Well, finally it is done. I had my tooth extracted and felt very good in the hands of the doctors. An implant and fillings will be next. Mo is an unbelievable amount of support for me. Pearly Whites Family Dentistry ...I've been feeling good about this place and how thorough they are with their work. The extraction was not bad although the tooth would not let go of my mouth! There was a significant amount of wiggling and pulling. The fact that I had no sleep over the anxiety of having it done, and all the work I did yesterday at the field and for the anniversary of the Las Vegas massacre, playing music there... all that kept me pretty calm as a result of exhaustion. I was going to get a picture of myself in the dentist chair for this blog but as time goes on I'm less interested of taking pictures to document every little happening in my life. I slept all day. The mountains today in the distant were more beautiful than I can ever remember seeing today. Maybe because it was early morning and I am never up early!

October 01, 2018

Las Vegas, Nevada

It was a tough day for me, the anniversary of the worst mass shooting in the history of the USA. Almost 851 innocent people shot and maimed, 58 killed here in Las Vegas. There has been a small healing park created and the city was making a big show there. Music, cameras, lights, media #hashtagging that it was all about the city and the park being in the newly renovated arts district for the sake of those affected, blah, blah, blah... I wanted no part of it even though I did need a respectful, quiet place to be with people. I'm sure there are not many people reading this blog now after all these years who know my history with gun murder and mass killings concerning this journey. Bottom line... at these hoopla events you will never see messages such as "We Can End Gun Violence." You'll see every scapegoat way to say people care that avoids actual caring to prevent it from happening again. So I had a tea shirt made saying, "We Can End Gun Violence" and wore it while we created music for our weekly commitment at the field. A friend modeled it for me so I could take a picture. After the field I drove to the Mandalay Bay casino area where it all happened.



I had to use a tremendous amount or restraint in dealing with fucking nationalists riding around in their pickup trucks waving flags as if this was a fucking party for them to get drunk for. I had to deal with jerk offs dressed in Americana clothing and carrying flags, looking like slick NRA types thinking they are hot shit. Mo and I found an empty street nearby and I just sunk into my soul and created music with my eyes closed for the sake of humanity as a whole and people revisiting the incident with friends in the distance.
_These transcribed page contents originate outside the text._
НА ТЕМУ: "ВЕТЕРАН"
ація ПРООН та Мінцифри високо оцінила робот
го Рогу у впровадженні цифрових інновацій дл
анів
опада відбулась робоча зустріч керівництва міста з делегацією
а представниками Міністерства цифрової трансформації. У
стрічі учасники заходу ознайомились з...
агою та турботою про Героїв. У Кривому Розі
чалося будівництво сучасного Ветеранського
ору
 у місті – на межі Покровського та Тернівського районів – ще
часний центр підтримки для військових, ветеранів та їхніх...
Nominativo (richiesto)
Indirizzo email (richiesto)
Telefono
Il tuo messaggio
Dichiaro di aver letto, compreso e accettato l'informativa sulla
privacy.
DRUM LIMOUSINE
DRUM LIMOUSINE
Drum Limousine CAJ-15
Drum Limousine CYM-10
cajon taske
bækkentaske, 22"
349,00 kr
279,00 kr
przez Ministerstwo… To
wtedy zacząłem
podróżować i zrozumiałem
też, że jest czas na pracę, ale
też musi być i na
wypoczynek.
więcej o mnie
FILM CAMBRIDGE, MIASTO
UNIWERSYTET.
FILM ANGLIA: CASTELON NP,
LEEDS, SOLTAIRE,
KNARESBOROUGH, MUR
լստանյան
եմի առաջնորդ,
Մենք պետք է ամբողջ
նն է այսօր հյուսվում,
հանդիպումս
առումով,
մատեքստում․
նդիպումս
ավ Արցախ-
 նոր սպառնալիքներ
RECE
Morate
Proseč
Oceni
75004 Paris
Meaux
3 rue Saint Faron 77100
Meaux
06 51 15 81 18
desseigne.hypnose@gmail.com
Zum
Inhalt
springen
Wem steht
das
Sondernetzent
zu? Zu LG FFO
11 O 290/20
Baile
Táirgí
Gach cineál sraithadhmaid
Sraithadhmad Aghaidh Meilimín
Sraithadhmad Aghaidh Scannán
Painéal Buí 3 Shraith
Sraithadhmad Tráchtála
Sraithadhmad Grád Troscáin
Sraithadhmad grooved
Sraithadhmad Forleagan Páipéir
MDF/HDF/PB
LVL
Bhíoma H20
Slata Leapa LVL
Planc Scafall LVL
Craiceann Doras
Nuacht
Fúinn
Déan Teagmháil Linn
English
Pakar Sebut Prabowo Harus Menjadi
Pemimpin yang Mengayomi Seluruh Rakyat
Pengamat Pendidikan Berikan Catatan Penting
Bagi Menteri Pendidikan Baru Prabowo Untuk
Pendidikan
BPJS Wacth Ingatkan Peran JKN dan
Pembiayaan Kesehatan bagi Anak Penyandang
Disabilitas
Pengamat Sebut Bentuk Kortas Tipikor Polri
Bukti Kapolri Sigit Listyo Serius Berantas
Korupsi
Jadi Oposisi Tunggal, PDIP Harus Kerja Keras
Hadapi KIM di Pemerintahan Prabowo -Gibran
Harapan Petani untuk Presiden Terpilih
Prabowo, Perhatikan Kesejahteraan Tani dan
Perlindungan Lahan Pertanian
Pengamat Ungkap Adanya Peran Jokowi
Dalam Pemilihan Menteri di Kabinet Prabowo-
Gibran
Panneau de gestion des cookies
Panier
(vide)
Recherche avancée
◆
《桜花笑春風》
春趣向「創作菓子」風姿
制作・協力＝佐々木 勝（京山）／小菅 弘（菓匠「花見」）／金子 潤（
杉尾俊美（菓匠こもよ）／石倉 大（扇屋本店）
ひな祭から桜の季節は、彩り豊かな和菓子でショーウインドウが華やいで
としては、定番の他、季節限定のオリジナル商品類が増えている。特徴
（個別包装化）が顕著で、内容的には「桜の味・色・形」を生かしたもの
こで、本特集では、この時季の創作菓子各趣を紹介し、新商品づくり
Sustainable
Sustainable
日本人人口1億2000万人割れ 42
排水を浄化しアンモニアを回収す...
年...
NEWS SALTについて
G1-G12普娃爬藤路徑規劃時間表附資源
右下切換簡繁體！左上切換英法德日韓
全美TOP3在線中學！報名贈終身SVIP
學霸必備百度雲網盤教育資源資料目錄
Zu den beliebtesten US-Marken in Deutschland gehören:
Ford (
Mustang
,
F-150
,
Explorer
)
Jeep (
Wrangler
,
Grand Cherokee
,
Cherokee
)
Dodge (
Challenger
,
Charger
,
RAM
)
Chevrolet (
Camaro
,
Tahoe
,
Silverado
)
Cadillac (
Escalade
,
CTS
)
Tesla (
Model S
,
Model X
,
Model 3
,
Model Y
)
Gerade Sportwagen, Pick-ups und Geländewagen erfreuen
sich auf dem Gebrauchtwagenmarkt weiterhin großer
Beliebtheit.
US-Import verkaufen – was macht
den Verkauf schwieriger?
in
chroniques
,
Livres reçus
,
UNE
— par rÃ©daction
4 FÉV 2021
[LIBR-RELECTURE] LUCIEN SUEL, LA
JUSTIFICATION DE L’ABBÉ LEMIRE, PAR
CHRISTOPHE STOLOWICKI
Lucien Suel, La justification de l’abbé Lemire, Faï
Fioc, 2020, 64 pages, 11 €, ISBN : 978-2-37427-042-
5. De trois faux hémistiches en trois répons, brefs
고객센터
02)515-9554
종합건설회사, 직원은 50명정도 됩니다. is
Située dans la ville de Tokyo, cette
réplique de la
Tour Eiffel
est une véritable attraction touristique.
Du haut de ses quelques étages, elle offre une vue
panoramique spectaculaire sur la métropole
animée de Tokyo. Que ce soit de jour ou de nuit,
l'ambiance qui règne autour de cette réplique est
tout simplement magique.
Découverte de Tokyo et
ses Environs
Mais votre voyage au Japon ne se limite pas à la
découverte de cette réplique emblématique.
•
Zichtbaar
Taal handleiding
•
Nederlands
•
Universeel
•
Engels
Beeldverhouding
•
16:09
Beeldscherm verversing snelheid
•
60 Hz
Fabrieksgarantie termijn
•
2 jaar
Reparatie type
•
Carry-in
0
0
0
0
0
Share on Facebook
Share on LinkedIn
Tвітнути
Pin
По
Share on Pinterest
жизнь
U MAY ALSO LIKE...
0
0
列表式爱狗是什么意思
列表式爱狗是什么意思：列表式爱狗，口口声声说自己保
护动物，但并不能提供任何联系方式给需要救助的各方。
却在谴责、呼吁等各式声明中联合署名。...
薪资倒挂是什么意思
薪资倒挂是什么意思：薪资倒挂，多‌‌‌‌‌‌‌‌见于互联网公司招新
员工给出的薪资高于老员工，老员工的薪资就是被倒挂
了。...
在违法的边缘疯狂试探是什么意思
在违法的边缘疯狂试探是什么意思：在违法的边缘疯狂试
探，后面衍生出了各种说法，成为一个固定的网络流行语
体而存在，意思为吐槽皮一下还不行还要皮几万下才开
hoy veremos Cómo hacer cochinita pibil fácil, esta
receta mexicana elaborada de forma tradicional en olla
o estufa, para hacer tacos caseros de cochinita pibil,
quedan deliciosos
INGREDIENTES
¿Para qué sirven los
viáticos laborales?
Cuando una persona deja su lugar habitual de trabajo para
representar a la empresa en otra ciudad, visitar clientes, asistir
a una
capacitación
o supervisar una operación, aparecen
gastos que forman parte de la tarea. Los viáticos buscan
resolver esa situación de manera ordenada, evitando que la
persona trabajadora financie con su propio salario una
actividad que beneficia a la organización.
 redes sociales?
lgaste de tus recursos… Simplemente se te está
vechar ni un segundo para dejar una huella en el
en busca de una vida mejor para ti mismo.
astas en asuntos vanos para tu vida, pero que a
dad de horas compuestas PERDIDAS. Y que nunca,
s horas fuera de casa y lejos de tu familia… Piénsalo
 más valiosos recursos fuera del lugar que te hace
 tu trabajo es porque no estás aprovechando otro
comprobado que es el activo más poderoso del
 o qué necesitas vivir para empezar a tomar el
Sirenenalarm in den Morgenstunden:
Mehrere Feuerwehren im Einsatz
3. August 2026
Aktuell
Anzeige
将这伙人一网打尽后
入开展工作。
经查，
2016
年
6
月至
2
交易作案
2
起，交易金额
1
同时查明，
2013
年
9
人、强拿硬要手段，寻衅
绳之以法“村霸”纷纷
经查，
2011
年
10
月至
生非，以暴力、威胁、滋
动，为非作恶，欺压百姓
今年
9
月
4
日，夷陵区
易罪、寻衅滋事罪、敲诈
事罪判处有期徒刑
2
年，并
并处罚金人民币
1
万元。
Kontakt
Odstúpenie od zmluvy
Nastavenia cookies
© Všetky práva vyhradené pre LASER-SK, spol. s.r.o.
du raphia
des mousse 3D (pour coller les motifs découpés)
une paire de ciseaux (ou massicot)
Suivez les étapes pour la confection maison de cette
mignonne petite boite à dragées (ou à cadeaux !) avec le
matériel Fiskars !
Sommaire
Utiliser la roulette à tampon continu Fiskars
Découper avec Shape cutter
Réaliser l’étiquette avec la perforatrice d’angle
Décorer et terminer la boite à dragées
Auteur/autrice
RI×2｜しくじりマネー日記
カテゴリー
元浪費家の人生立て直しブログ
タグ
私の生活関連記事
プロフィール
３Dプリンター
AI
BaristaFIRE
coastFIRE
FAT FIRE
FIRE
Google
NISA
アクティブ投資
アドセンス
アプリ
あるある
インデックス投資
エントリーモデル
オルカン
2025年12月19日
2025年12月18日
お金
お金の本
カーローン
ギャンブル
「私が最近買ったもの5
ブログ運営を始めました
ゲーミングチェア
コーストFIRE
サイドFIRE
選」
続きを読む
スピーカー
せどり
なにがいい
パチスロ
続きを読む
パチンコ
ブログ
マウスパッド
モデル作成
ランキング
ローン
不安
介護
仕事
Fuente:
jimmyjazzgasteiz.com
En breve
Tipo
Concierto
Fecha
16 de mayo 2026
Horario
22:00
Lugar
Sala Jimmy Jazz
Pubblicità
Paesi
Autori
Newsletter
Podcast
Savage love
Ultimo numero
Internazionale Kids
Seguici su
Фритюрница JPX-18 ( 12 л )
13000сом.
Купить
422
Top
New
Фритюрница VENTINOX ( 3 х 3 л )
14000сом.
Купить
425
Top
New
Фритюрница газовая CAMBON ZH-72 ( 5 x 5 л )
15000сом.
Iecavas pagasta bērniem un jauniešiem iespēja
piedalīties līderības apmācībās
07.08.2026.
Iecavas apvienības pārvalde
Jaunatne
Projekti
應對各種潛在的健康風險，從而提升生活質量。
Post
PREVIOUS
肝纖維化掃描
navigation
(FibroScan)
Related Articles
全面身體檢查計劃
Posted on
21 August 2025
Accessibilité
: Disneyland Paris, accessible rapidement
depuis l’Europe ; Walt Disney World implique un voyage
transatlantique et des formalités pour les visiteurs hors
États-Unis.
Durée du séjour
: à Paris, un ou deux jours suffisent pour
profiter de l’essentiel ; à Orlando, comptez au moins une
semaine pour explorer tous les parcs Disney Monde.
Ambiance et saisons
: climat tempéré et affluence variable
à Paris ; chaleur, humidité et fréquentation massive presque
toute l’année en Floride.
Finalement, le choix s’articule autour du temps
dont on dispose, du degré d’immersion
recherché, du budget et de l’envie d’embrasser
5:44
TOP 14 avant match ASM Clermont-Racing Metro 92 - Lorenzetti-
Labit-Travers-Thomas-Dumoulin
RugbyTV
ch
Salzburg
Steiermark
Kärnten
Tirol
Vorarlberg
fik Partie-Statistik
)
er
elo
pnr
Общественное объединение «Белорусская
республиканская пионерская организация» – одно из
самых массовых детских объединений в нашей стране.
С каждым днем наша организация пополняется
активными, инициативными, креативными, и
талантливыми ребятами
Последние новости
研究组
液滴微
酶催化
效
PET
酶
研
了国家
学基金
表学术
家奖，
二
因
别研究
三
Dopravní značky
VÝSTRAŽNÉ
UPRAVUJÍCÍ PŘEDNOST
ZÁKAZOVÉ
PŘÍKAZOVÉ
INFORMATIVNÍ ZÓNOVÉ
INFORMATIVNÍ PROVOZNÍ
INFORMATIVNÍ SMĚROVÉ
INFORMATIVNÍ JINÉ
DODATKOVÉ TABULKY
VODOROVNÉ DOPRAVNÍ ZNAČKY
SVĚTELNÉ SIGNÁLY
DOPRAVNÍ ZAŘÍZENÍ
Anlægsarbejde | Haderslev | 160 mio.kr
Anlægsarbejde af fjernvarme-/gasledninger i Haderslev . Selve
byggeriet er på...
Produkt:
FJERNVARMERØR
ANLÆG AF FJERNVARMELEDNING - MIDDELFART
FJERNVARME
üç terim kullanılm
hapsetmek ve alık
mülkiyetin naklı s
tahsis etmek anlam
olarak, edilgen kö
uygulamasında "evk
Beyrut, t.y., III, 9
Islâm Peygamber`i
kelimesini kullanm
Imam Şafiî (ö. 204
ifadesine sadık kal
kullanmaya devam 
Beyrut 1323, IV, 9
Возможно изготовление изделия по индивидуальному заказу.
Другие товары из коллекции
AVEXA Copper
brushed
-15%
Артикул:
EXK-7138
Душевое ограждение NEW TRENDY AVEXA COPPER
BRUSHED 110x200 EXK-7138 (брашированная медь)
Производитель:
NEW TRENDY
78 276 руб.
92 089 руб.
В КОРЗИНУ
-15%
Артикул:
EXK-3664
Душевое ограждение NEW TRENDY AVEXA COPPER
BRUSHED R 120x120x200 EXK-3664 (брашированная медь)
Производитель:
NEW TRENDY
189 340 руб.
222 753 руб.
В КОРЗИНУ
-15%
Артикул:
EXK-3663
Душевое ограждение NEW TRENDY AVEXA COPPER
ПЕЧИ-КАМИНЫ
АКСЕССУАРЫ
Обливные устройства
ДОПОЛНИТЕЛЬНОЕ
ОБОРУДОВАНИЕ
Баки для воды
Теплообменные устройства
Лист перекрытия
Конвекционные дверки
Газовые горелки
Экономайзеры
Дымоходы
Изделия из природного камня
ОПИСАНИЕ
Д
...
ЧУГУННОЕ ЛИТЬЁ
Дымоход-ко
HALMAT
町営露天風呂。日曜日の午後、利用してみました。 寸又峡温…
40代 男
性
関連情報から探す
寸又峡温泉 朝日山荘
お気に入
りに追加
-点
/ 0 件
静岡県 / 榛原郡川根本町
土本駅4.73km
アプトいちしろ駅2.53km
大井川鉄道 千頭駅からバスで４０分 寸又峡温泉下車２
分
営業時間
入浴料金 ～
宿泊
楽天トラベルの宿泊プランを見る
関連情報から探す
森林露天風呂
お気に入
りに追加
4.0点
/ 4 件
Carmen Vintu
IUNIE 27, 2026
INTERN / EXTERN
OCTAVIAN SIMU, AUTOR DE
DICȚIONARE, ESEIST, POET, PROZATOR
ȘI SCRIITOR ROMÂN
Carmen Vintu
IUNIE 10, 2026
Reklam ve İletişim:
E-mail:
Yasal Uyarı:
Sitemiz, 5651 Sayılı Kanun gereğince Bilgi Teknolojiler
Someone came by while I was on the piano and wanted to pay me to use my music as they filmed for a television show on the discovery channel with all their flags. I asked them what time it was. It was a few minutes before the actual shootings. I told them "no, do not bother me now, show some respect, maybe if those flags you all are waving were at half mast I would have been interested." Afterwards, I walked among a couple hundred of them with my tea shirt on saying "We Can Stop Gun Violence." Mo and I stood in their mists saying nothing and they did not know how to respond. I say, if you really care... do something more than say it, or wear hats promoting a city strong... while leaving the vulnerable to die.